§ **The problem**
Set down every entry exactly as it was written.

*** The records

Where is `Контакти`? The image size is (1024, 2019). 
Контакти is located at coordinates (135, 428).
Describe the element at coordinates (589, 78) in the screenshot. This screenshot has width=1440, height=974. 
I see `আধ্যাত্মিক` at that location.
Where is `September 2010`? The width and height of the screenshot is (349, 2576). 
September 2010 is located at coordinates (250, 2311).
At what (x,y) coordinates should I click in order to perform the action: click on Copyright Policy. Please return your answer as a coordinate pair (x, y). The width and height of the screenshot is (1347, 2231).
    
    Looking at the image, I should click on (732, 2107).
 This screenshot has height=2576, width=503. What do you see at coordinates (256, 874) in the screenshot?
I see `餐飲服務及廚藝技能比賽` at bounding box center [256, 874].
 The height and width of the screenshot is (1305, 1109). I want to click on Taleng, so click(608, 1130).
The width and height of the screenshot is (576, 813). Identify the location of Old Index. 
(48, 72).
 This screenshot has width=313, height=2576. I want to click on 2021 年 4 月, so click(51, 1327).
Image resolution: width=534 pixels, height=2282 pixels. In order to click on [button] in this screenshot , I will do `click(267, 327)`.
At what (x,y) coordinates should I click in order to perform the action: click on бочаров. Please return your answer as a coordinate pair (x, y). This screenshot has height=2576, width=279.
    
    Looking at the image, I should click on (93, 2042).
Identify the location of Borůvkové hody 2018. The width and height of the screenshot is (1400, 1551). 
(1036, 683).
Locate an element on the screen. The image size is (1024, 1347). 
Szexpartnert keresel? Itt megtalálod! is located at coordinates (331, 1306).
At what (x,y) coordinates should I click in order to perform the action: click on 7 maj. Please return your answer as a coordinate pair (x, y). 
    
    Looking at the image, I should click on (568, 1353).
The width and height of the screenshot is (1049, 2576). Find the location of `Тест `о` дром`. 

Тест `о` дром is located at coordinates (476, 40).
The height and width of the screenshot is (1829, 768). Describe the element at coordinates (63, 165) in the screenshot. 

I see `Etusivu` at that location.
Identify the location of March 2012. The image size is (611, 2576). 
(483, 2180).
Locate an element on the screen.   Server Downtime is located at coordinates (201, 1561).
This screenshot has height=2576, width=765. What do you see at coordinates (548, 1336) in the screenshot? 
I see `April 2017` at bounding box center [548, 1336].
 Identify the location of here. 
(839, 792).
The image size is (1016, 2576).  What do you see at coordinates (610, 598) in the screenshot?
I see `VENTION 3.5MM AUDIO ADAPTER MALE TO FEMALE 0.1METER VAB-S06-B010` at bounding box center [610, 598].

******

§ **Answer box**
Where is `Контакти`? The image size is (1024, 2019). 
Контакти is located at coordinates (135, 428).
Describe the element at coordinates (589, 78) in the screenshot. This screenshot has width=1440, height=974. 
I see `আধ্যাত্মিক` at that location.
Where is `September 2010`? The width and height of the screenshot is (349, 2576). 
September 2010 is located at coordinates (250, 2311).
At what (x,y) coordinates should I click in order to perform the action: click on Copyright Policy. Please return your answer as a coordinate pair (x, y). The width and height of the screenshot is (1347, 2231).
    
    Looking at the image, I should click on (732, 2107).
 This screenshot has height=2576, width=503. What do you see at coordinates (256, 874) in the screenshot?
I see `餐飲服務及廚藝技能比賽` at bounding box center [256, 874].
 The height and width of the screenshot is (1305, 1109). I want to click on Taleng, so click(608, 1130).
The width and height of the screenshot is (576, 813). Identify the location of Old Index. 
(48, 72).
 This screenshot has width=313, height=2576. I want to click on 2021 年 4 月, so click(51, 1327).
Image resolution: width=534 pixels, height=2282 pixels. In order to click on [button] in this screenshot , I will do `click(267, 327)`.
At what (x,y) coordinates should I click in order to perform the action: click on бочаров. Please return your answer as a coordinate pair (x, y). This screenshot has height=2576, width=279.
    
    Looking at the image, I should click on (93, 2042).
Identify the location of Borůvkové hody 2018. The width and height of the screenshot is (1400, 1551). 
(1036, 683).
Locate an element on the screen. The image size is (1024, 1347). 
Szexpartnert keresel? Itt megtalálod! is located at coordinates (331, 1306).
At what (x,y) coordinates should I click in order to perform the action: click on 7 maj. Please return your answer as a coordinate pair (x, y). 
    
    Looking at the image, I should click on (568, 1353).
The width and height of the screenshot is (1049, 2576). Find the location of `Тест `о` дром`. 

Тест `о` дром is located at coordinates (476, 40).
The height and width of the screenshot is (1829, 768). Describe the element at coordinates (63, 165) in the screenshot. 

I see `Etusivu` at that location.
Identify the location of March 2012. The image size is (611, 2576). 
(483, 2180).
Locate an element on the screen.   Server Downtime is located at coordinates (201, 1561).
This screenshot has height=2576, width=765. What do you see at coordinates (548, 1336) in the screenshot? 
I see `April 2017` at bounding box center [548, 1336].
 Identify the location of here. 
(839, 792).
The image size is (1016, 2576).  What do you see at coordinates (610, 598) in the screenshot?
I see `VENTION 3.5MM AUDIO ADAPTER MALE TO FEMALE 0.1METER VAB-S06-B010` at bounding box center [610, 598].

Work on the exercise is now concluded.